I membri di LaPiantiamo spiegano come per necessità siano riusciti ad elaborare un sistema di accesso al farmaco che si basa prima di tutto sull’analisi e il supporto al malato da parte di medici, psicologi e farmacisti. Il paziente dopo aver compilato un questionario, attraverso il quale si cerca di inquadrare il soggetto da trattare e la patologia in modo dettagliato, passa ad una visita olistica. In seguito gli viene comunicato il piano terapeutico che più si adatta al suo caso. Purtroppo esiste un iter burocratico molto lungo che penalizza prima di tutto i malati. Infatti sebbene LaPiantiamo velocizzi l’accesso al farmaco, i tecnici specializzati che utilizzano le 5 varietà di Bedrocan registrano dei rallentamenti nella produzione dei preparati farmaceutici. Lo Stato italiano richiede che ogni singolo prodotto elaborato venga analizzato e approvato, anche se il procedimento e la varietà rimangono gli stessi. Di conseguenza molto spesso i malati sono costretti ad interrompere le cure (con conseguenti ricadute) poiché per conseguire le licenze necessarie può passare molto tempo.
In Spagna la possibilità di accedere con relativa facilità al prodotto ha fatto passare in secondo piano il settore terapeutico. Al contrario, in Italia i tanti anni di proibizionismo hanno portato alla mancanza di una coscienza collettiva che affronti il tema in modo etico. Tante e troppe persone sono costrette a utilizzare cure farmaceutiche, in molti casi dagli effetti secondari devastanti, piuttosto che disporre di trattamenti a base di cannabis che può essere applicata nel trattamento di diverse malattie come sclerosi multipla, fibromialgia, epilessia, artrite reumatoide, dolore cronico, anoressia, obesità, psoriasi e tante altre. Proprio in questo scenario di ottuso e anacronistico proibizionismo, Lucia, Andrea e William hanno avuto il coraggio e la capacità di creare e mantenere una vera e propria struttura di assistenza al malato, diventata un punto di riferimento per i pazienti di tutta Italia.

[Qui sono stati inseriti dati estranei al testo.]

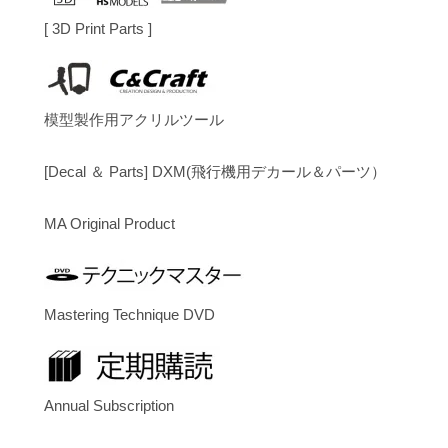
[ 3D Print Parts ]
模型製作用アクリルツール
[Decal ＆ Parts] DXM(飛行機用デカール＆パーツ）
MA Original Product
Mastering Technique DVD
Annual Subscription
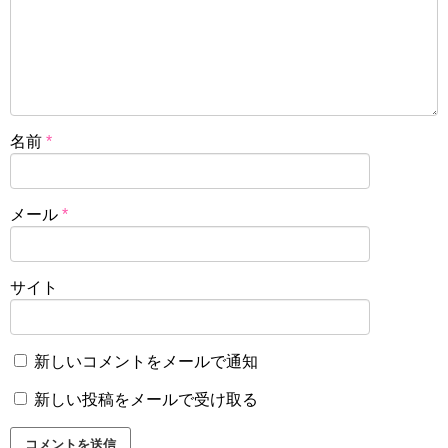
名前
*
メール
*
サイト
新しいコメントをメールで通知
新しい投稿をメールで受け取る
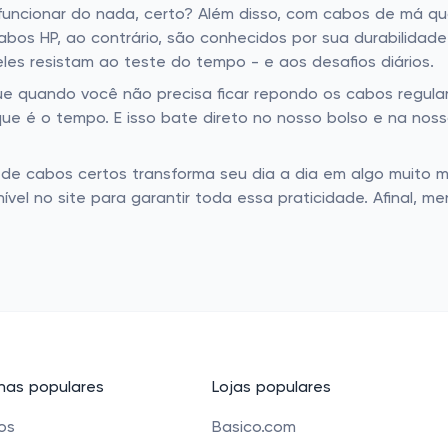
uncionar do nada, certo? Além disso, com cabos de má qu
os HP, ao contrário, são conhecidos por sua durabilidade 
les resistam ao teste do tempo - e aos desafios diários.
que quando você não precisa ficar repondo os cabos regu
ue é o tempo. E isso bate direto no nosso bolso e na nos
 de cabos certos transforma seu dia a dia em algo muito m
vel no site para garantir toda essa praticidade. Afinal, 
as populares
Lojas populares
cos
Basico.com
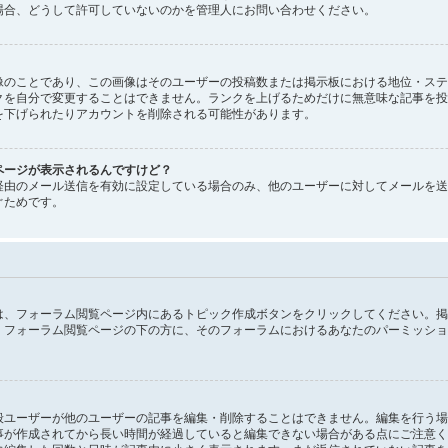
場合、どうして許可していないのかを管理人にお問い合わせください。
像のことであり、この画像はそのユーザーの投稿数または掲示板における地位・ステ
クを自分で変更することはできません。ランクを上げるためだけに無意味な記事を投
を下げられたりアカウントを削除される可能性があります。
ページが表示されるんですけど？
経由のメール送信を有効に設定している場合のみ、他のユーザーに対してメールを送
ぐためです。
は、フォーラム閲覧ページ内にあるトピック作成ボタンをクリックしてください。掲
。フォーラム閲覧ページの下の方に、そのフォーラムにおけるあなたのパーミッショ
般ユーザーが他のユーザーの記事を編集・削除することはできません。編集を行う場
事が作成されてから長い時間が経過していると編集できない場合がある点にご注意く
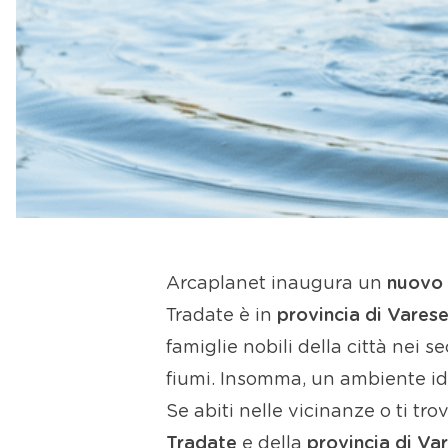
Arcaplanet inaugura un
nuovo 
Tradate è in
provincia di Vares
famiglie nobili della città nei se
fiumi. Insomma, un ambiente id
Se abiti nelle vicinanze o ti tr
Tradate
e della
provincia di V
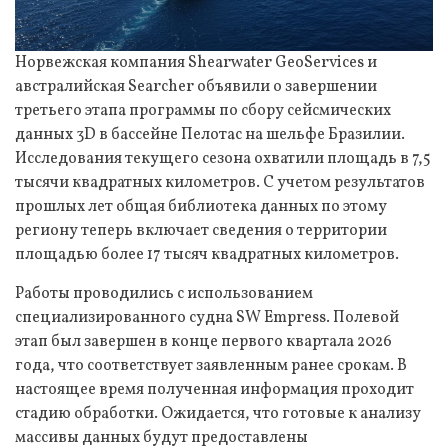
Норвежская компания Shearwater GeoServices и
австралийская Searcher объявили о завершении
третьего этапа программы по сбору сейсмических
данных 3D в бассейне Пелотас на шельфе Бразилии.
Исследования текущего сезона охватили площадь в 7,5
тысячи квадратных километров. С учетом результатов
прошлых лет общая библиотека данных по этому
региону теперь включает сведения о территории
площадью более 17 тысяч квадратных километров.
Работы проводились с использованием
специализированного судна SW Empress. Полевой
этап был завершен в конце первого квартала 2026
года, что соответствует заявленным ранее срокам. В
настоящее время полученная информация проходит
стадию обработки. Ожидается, что готовые к анализу
массивы данных будут предоставлены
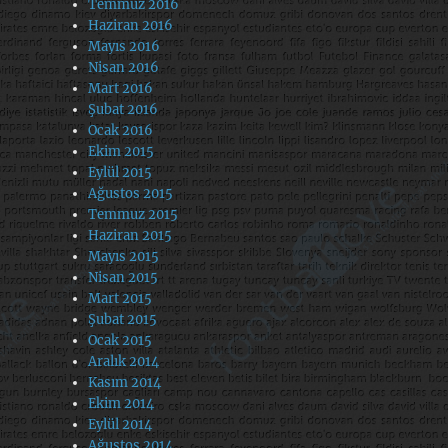
Temmuz 2016
Haziran 2016
Mayıs 2016
Nisan 2016
Mart 2016
Şubat 2016
Ocak 2016
Ekim 2015
Eylül 2015
Ağustos 2015
Temmuz 2015
Haziran 2015
Mayıs 2015
Nisan 2015
Mart 2015
Şubat 2015
Ocak 2015
Aralık 2014
Kasım 2014
Ekim 2014
Eylül 2014
Ağustos 2014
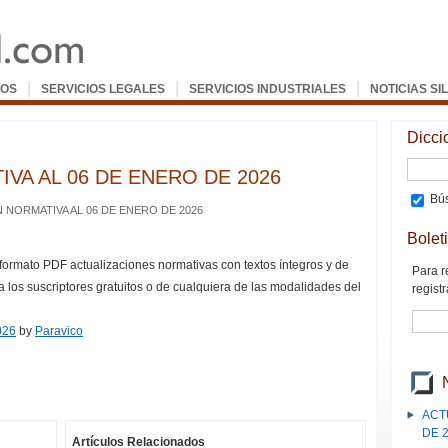
|
|
|
OS
SERVICIOS LEGALES
SERVICIOS INDUSTRIALES
NOTICIAS SI
Dicci
VA AL 06 DE ENERO DE 2026
Bús
 NORMATIVA AL 06 DE ENERO DE 2026
Bolet
 formato PDF actualizaciones normativas con textos íntegros y de
Para r
a los suscriptores gratuitos o de cualquiera de las modalidades del
registr
026
by
Paravico
ACT
DE 
Artículos Relacionados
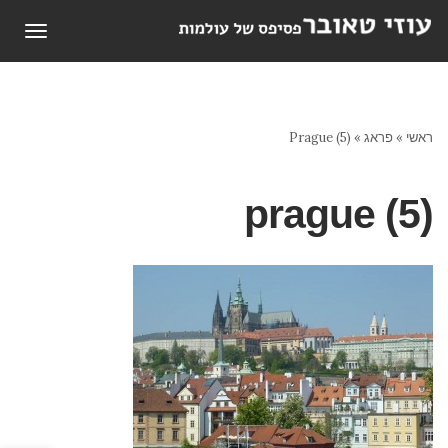
תפריט
ראשי
»
פראג
»
Prague (5)
prague (5)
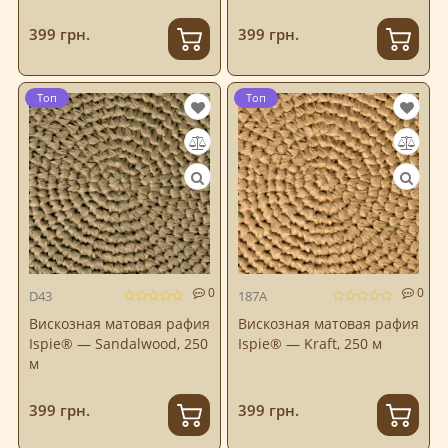
399 грн.
399 грн.
Топ
Топ
0
0
D43
187A
Вискозная матовая рафия
Вискозная матовая рафия
Ispie® — Sandalwood, 250
Ispie® — Kraft, 250 м
м
399 грн.
399 грн.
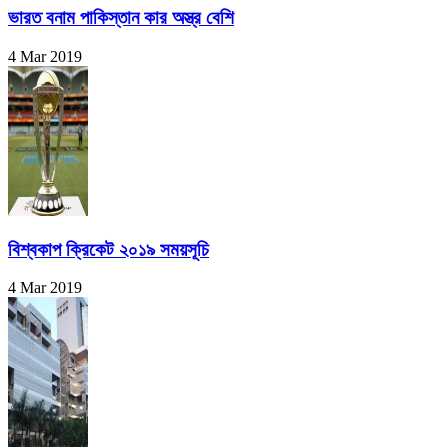
ভারত বনাম পাকিস্তান কার অস্ত্র বেশি
4 Mar 2019
বিশ্বকাপ ক্রিকেট ২০১৯ সময়সূচি
4 Mar 2019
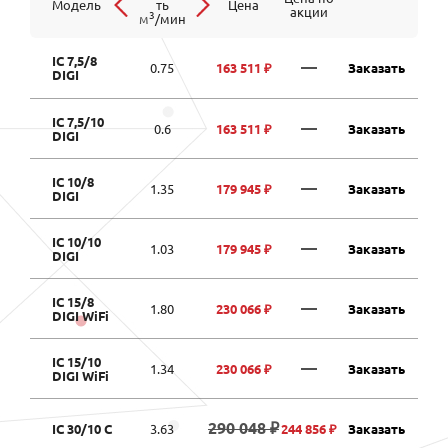
Модель
ть
Цена
акции
3
м
/мин
IC 7,5/8
—
0.75
163 511 ₽
Заказать
DIGI
IC 7,5/10
—
0.6
163 511 ₽
Заказать
DIGI
IC 10/8
—
1.35
179 945 ₽
Заказать
DIGI
IC 10/10
—
1.03
179 945 ₽
Заказать
DIGI
IC 15/8
—
1.80
230 066 ₽
Заказать
DIGI WiFi
IC 15/10
—
1.34
230 066 ₽
Заказать
DIGI WiFi
290 048 ₽
IC 30/10 C
3.63
244 856 ₽
Заказать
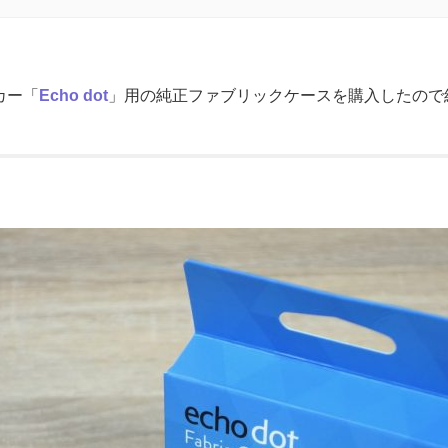
カー「
Echo dot
」用の純正ファブリックケースを購入したので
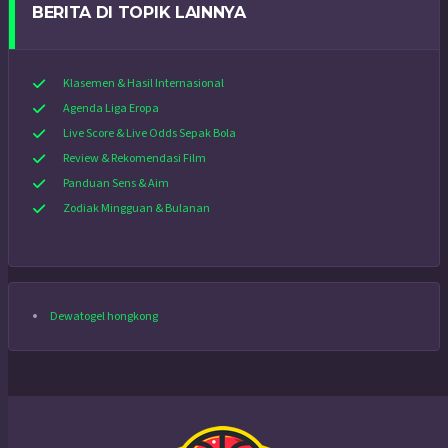
BERITA DI TOPIK LAINNYA
Klasemen & Hasil Internasional
Agenda Liga Eropa
Live Score & Live Odds Sepak Bola
Review & Rekomendasi Film
Panduan Sens & Aim
Zodiak Mingguan & Bulanan
Dewatogel hongkong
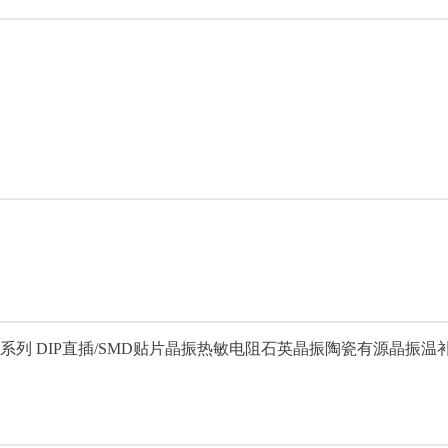
S系列 DIP直插/SMD贴片晶振
热敏电阻石英晶振
陶瓷有源晶振
温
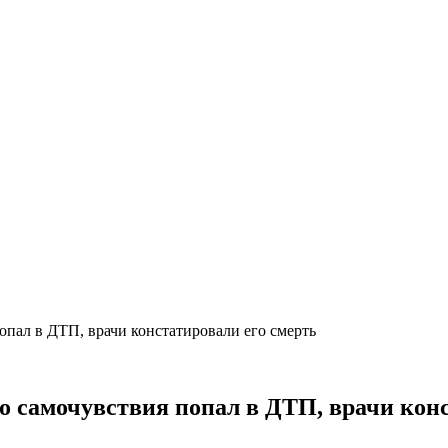
опал в ДТП, врачи констатировали его смерть
го самочувствия попал в ДТП, врачи кон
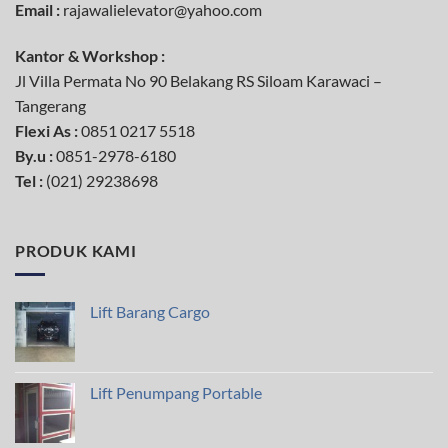
Email :
rajawalielevator@yahoo.com
Kantor & Workshop :
Jl Villa Permata No 90 Belakang RS Siloam Karawaci –
Tangerang
Flexi As :
0851 0217 5518
By.u :
0851-2978-6180
Tel
:
(021) 29238698
PRODUK KAMI
Lift Barang Cargo
Lift Penumpang Portable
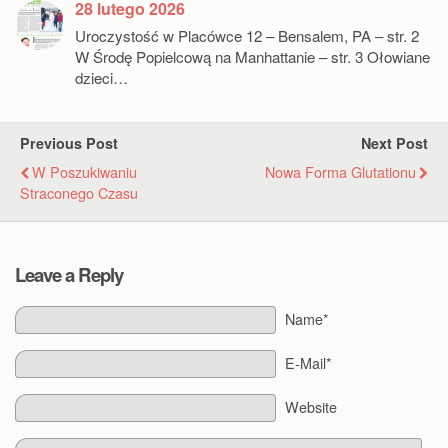
28 lutego 2026
Uroczystość w Placówce 12 – Bensalem, PA – str. 2
W Środę Popielcową na Manhattanie – str. 3 Ołowiane
dzieci…
Previous Post
Next Post
W Poszukiwaniu
Nowa Forma Glutationu
Straconego Czasu
Leave a Reply
Name*
E-Mail*
Website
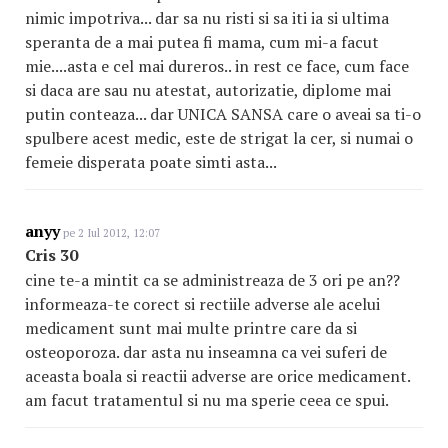
nimic impotriva... dar sa nu risti si sa iti ia si ultima
speranta de a mai putea fi mama, cum mi-a facut
mie....asta e cel mai dureros.. in rest ce face, cum face
si daca are sau nu atestat, autorizatie, diplome mai
putin conteaza... dar UNICA SANSA care o aveai sa ti-o
spulbere acest medic, este de strigat la cer, si numai o
femeie disperata poate simti asta...
anyy
pe 2 Iul 2012, 12:07
Cris 30
cine te-a mintit ca se administreaza de 3 ori pe an??
informeaza-te corect si rectiile adverse ale acelui
medicament sunt mai multe printre care da si
osteoporoza. dar asta nu inseamna ca vei suferi de
aceasta boala si reactii adverse are orice medicament.
am facut tratamentul si nu ma sperie ceea ce spui.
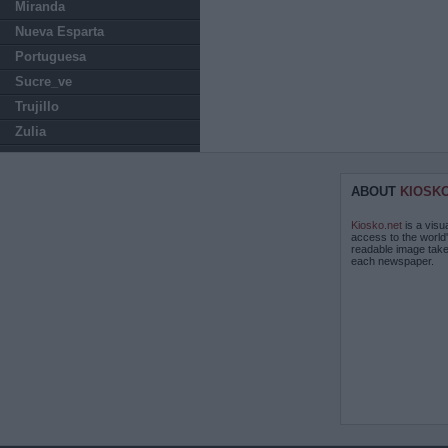
Miranda
Nueva Esparta
Portuguesa
Sucre_ve
Trujillo
Zulia
ABOUT
KIOSK
Kiosko.net
is a visu
access to the world
readable image take
each newspaper.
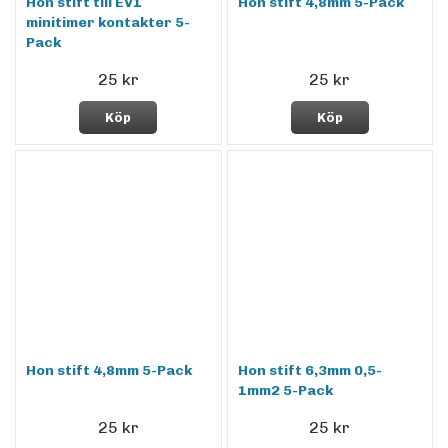
Hon stift till EV1
Hon stift 4,8mm 5-Pack
minitimer kontakter 5-
Pack
25 kr
25 kr
Köp
Köp
Hon stift 4,8mm 5-Pack
Hon stift 6,3mm 0,5-
1mm2 5-Pack
25 kr
25 kr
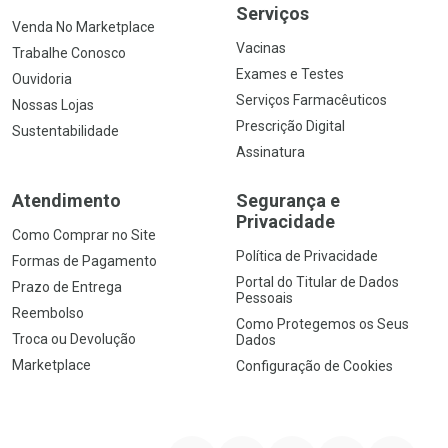
Serviços
Venda No Marketplace
Vacinas
Trabalhe Conosco
Exames e Testes
Ouvidoria
Serviços Farmacêuticos
Nossas Lojas
Prescrição Digital
Sustentabilidade
Assinatura
Atendimento
Segurança e
Privacidade
Como Comprar no Site
Política de Privacidade
Formas de Pagamento
Portal do Titular de Dados
Prazo de Entrega
Pessoais
Reembolso
Como Protegemos os Seus
Troca ou Devolução
Dados
Marketplace
Configuração de Cookies
YouTube
Instagram
Facebook
Twitter
Linkedin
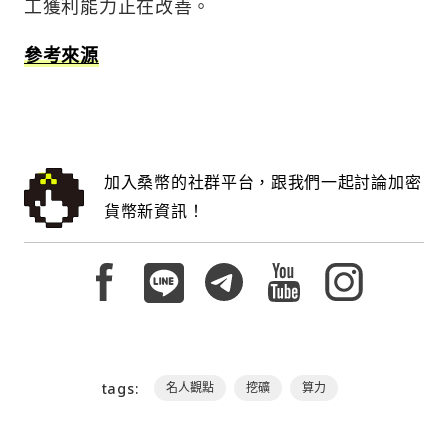
工獲利能力正在改善。
參考來源
加入桑幣的社群平台，跟我們一起討論加密
貨幣新資訊！
tags:
名人觀點
挖礦
算力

Tra le varie difficoltà ideologiche e burocratiche è da notare che sempre più medici e studiosi, consapevoli dell’efficacia di questa pianta, consigliano ai loro pazienti trattamenti con cannabinoidi, i cui effetti indesiderati possono essere facilmente evitati attraverso un’informazione corretta e una somministrazione adeguata.
Ciò ha dato luogo all’idea di iniziare a lavorare congiuntamente per la creazione di un network internazionale costruito dal basso, in cui i pazienti diano testimonianza dei benefici riscontrati con una varietà piuttosto che con un’altra, i medici prescrittori e i ricercatori raccolgano queste informazioni ed inizino a scrivere la letteratura scientifica che ancora manca in questo campo, le seedbank sviluppino ceppi mirati e grazie agli attuali mezzi di comunicazione si permetta la reale condivisione e l’accesso a informazioni così potenzialmente utili alla collettività.
Questa full immersion di tre giorni dedicata alla conoscenza, al dialogo e al confronto tra realtà italiana e spagnola è stato il risultato di uno sforzo collettivo e non sarebbe stato possibile senza l’aiuto di tutte le persone che hanno collaborato e condiviso le loro esperienze per cercare di far luce sulla questione più importante: l’efficacia di una cura sostenibile per i malati. Speriamo questo incontro possa beneficiare tutte quelle persone che lottano ogni giorno si sforzano di trovare una medicina accessibile senza la paura di essere perseguitati e incriminati.